In Sherhaben, Sultan Maurobi received Christian Klee with the utmost friendliness, as if there had never been the crisis of a few months before. The Sultan was affable but appeared on guard and a little puzzled. “I hope you bring me good news,” he said to Klee. “After all the regrettable unpleasantness, I am very anxious to repair relations with the United States and, of course, your President Kennedy. In fact, I hope your visit is in regard to this matter.”

Klee smiled. “I came for that very purpose,” he said. “You are in a position, I think, to do us a service that might heal the breach.”

“Ah, I am very happy to hear that,” the Sultan said. “You know, of course, that I was not privy to Yabril’s intentions. I had no foreknowledge of what Yabril would do to the President’s daughter. Of course, I have expressed this officially, but would you tell the President personally that I have grieved over this for the past months. I was powerless to avert the tragedy.”

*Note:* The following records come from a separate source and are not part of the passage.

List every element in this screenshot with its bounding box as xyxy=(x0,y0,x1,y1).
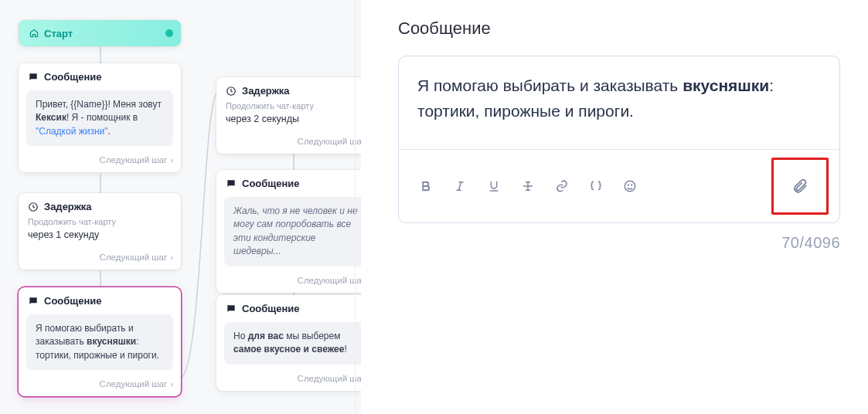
underline-icon xyxy=(487,179,501,193)
next-step-link[interactable]: Следующий шаг› xyxy=(216,369,361,391)
node-heading: Сообщение xyxy=(44,295,102,307)
start-output-port[interactable] xyxy=(165,29,173,37)
braces-icon xyxy=(589,179,603,193)
message-preview: Привет, {{Name}}! Меня зовут Кексик! Я -… xyxy=(26,90,173,146)
message-icon xyxy=(226,304,237,314)
chevron-right-icon: › xyxy=(170,379,173,389)
message-preview: Жаль, что я не человек и не могу сам поп… xyxy=(224,197,361,266)
home-icon xyxy=(29,29,39,38)
rich-text-editor: Я помогаю выбирать и заказывать вкусняшк… xyxy=(398,56,840,223)
svg-point-9 xyxy=(631,185,632,185)
attach-icon xyxy=(791,178,808,195)
message-node-1[interactable]: Сообщение Привет, {{Name}}! Меня зовут К… xyxy=(19,63,181,172)
next-step-link[interactable]: Следующий шаг› xyxy=(19,248,181,270)
char-counter: 70/4096 xyxy=(398,234,840,252)
underline-button[interactable] xyxy=(478,171,510,201)
svg-point-7 xyxy=(625,181,635,192)
strikethrough-icon xyxy=(521,179,535,193)
delay-value: через 1 секунду xyxy=(19,226,181,248)
node-heading: Задержка xyxy=(242,85,290,97)
next-step-link[interactable]: Следующий шаг› xyxy=(216,132,361,154)
flow-canvas[interactable]: Старт Сообщение Привет, {{Name}}! Меня з… xyxy=(0,0,361,414)
attach-highlight-box xyxy=(771,158,829,215)
delay-subtitle: Продолжить чат-карту xyxy=(19,217,181,226)
message-icon xyxy=(226,178,237,189)
panel-title: Сообщение xyxy=(398,19,840,39)
node-heading: Сообщение xyxy=(242,178,300,189)
bold-button[interactable] xyxy=(410,171,442,201)
message-icon xyxy=(28,72,39,83)
next-step-link[interactable]: Следующий шаг› xyxy=(216,271,361,293)
svg-point-8 xyxy=(628,185,628,185)
delay-node-1[interactable]: Задержка Продолжить чат-карту через 1 се… xyxy=(19,193,181,270)
node-heading: Сообщение xyxy=(44,71,102,83)
editor-content[interactable]: Я помогаю выбирать и заказывать вкусняшк… xyxy=(399,56,839,149)
node-heading: Задержка xyxy=(44,201,92,212)
chevron-right-icon: › xyxy=(170,155,173,165)
strikethrough-button[interactable] xyxy=(512,171,544,201)
link-button[interactable] xyxy=(546,171,578,201)
attach-button[interactable] xyxy=(777,163,823,209)
italic-button[interactable] xyxy=(444,171,476,201)
delay-value: через 2 секунды xyxy=(216,110,361,132)
message-node-3[interactable]: Сообщение Жаль, что я не человек и не мо… xyxy=(216,170,361,293)
svg-line-4 xyxy=(459,182,461,191)
variable-button[interactable] xyxy=(580,171,612,201)
delay-subtitle: Продолжить чат-карту xyxy=(216,101,361,110)
clock-icon xyxy=(226,86,237,97)
bold-icon xyxy=(419,179,433,193)
start-label: Старт xyxy=(44,28,73,39)
start-node[interactable]: Старт xyxy=(19,20,181,46)
message-editor-panel: Сообщение Я помогаю выбирать и заказыват… xyxy=(361,0,868,414)
chevron-right-icon: › xyxy=(170,253,173,262)
link-icon xyxy=(555,179,569,193)
clock-icon xyxy=(28,202,39,212)
delay-node-2[interactable]: Задержка Продолжить чат-карту через 2 се… xyxy=(216,77,361,154)
node-heading: Сообщение xyxy=(242,303,300,314)
message-preview: Но для вас мы выберем самое вкусное и св… xyxy=(224,322,361,365)
editor-toolbar xyxy=(399,149,839,222)
message-preview: Я помогаю выбирать и заказывать вкусняшк… xyxy=(26,314,173,370)
message-icon xyxy=(28,296,39,307)
message-node-2-selected[interactable]: Сообщение Я помогаю выбирать и заказыват… xyxy=(19,287,181,396)
emoji-icon xyxy=(623,179,637,193)
italic-icon xyxy=(453,179,467,193)
emoji-button[interactable] xyxy=(614,171,646,201)
next-step-link[interactable]: Следующий шаг› xyxy=(19,151,181,172)
next-step-link[interactable]: Следующий шаг› xyxy=(19,375,181,396)
message-node-4[interactable]: Сообщение Но для вас мы выберем самое вк… xyxy=(216,295,361,391)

Klee believed him, that the murder had not been in the original plans. And he thought how all-powerful men like Sultan Maurobi and Francis Kennedy were helpless in the face of uncontrollable events, the will of other men.

But now he said to the Sultan, “Your giving up Yabril has reassured the President on that point.” This they both knew was mere politeness. Klee paused for a moment and then went on. “But I’m here to ask you to do me a personal service. You know I am responsible for the safety of my President. I have information that there is a plot to assassinate him. That terrorists have already infiltrated into the United States. But it would be helpful if I could get information as to their plans and to their identity and location. I thought that with your contacts you might have heard something through your intelligence agencies. That you might give me some scraps of information. Let me emphasize that it will only be between the two of us. You and I. There will be no official connection.”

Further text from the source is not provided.